Hi,
I have been struggling with this feeling for a very long time now. I was hoping it would go away, but it's just getting worse. Sorry if this ends up becoming long, but I don't want to drip-feed.
I'm in my third year of university, a US college. I am blind and also have mild to moderate hearing loss, which is sadly going to progress as I get older. On top of that, I feel I have relatively different interests to my peers (I listen to different types of music that many people are not interested in), and love to read. I have no interest in partying, drinking or drugs, or even late nights out. I'm on a forum for one of my musical interests, and that helps but it's not real-life interaction.

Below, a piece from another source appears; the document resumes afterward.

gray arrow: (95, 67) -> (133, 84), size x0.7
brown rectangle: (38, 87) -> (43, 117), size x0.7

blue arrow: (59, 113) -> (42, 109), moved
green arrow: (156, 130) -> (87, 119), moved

Lately, most of my friends have been too busy to spend any time with me. I really only have 3 friends whom I can rely on to make time for me beyond a very quick meal... usually when I spend time with others they have to leave immediately after the meal to get on with things I feel I should have more reliable friends than that.

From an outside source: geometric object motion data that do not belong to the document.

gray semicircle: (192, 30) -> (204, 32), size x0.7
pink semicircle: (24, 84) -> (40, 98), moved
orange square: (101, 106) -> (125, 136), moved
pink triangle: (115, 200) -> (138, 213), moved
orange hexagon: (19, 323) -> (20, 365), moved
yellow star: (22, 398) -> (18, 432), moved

I also need a lot of help in the dining establishments on my campus, hence why when I go there I prefer doing it with friends.
Whenever any of my friends have to cancel on me, I end up feeling abnormally low. Often if we were supposed to be going out someplace, that means I then can't go out anymore either.
I feel like very few of my peers really understand how I'm feeling. They're even somewhat envious of me because I have so much spare time. I don't want to make a big deal out of feeling low when they have to cancel because I don't want them to be scared that cancelling would then set off a trigger for me (I'm always very polite, through gritted teeth when I text back). I see very close friend groups, and people with boyfriends/girlfriends (I'm still recovering from an emotionally abusive relationship), and it hurts like fuck that they're always so close and I feel adrift.
I'm awaiting counseling at my school, but it is a very long wait because they are understaffed. I used to be able to pretend and hide how I feel but now I just can't. I'm not even sure if anyone can validate how I feel. But if you read and get through to the end, thanks for listening.